Thursday, September 22, 2011

How can social sector information avoid the filter bubble?

by Jeff Stanger

A dispatch from the Communications Network annual conference in Boston, following a plenary by "Filter Bubble" author Eli Pariser

How can those who engage in communication around important social issues avoid the information "filter bubble" that Eli Pariser argues has resulted from algorithms, code, and data-based personalization of web sites? This is not an insignificant question as more people turn to digital sources for news and information. If you haven't read up on Eli's thesis, he sees algorithms (i.e., internet code) as the new information gatekeepers, gradually filtering out material we haven't "liked" or clicked on via search engines and social media. (Read more about Pariser's book The Filter Bubble) The tech industry's desire — made increasingly doable because of the vast amounts of online behavior data now available — is to become bespoke tailors of the online experience. This trend is of particular concern to those who are trying to raise awareness of more serious social and policy topics that don't fit neatly into this "like" economy. The possibility exists that if your issue hasn't been "liked" or clicked on, eventually it will fade from public view.

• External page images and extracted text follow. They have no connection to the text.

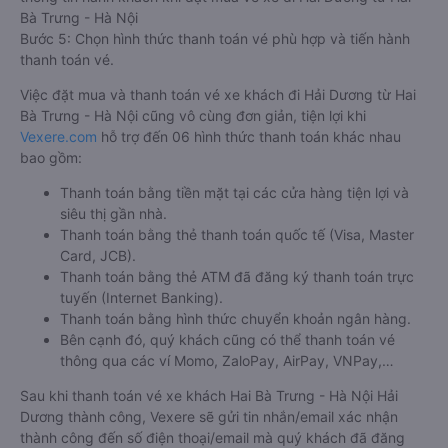
Bà Trưng - Hà Nội
Bước 5: Chọn hình thức thanh toán vé phù hợp và tiến hành
thanh toán vé.
Việc đặt mua và thanh toán vé xe khách đi Hải Dương từ Hai
Bà Trưng - Hà Nội cũng vô cùng đơn giản, tiện lợi khi
Vexere.com
hỗ trợ đến 06 hình thức thanh toán khác nhau
bao gồm:
Thanh toán bằng tiền mặt tại các cửa hàng tiện lợi và
siêu thị gần nhà.
Thanh toán bằng thẻ thanh toán quốc tế (Visa, Master
Card, JCB).
Thanh toán bằng thẻ ATM đã đăng ký thanh toán trực
tuyến (Internet Banking).
Thanh toán bằng hình thức chuyển khoản ngân hàng.
Bên cạnh đó, quý khách cũng có thể thanh toán vé
thông qua các ví Momo, ZaloPay, AirPay, VNPay,…
Sau khi thanh toán vé xe khách Hai Bà Trưng - Hà Nội Hải
Dương thành công, Vexere sẽ gửi tin nhắn/email xác nhận
thành công đến số điện thoại/email mà quý khách đã đăng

If we grant Pariser's argument that code and algorithms are the new gatekeepers, one solution I see is to engage those gatekeepers on their digital-era terms (not unlike we did in the old days of newspaper editors). Rather than "search engine optimization" that tries to game the coder's creation, why not engage directly in "search engine partner-ization," transacted on data, where organizations with important information work alongside those who are writing the code? Let me explain:

This approach relies on two concepts: enhanced search results and web-friendly, structured data.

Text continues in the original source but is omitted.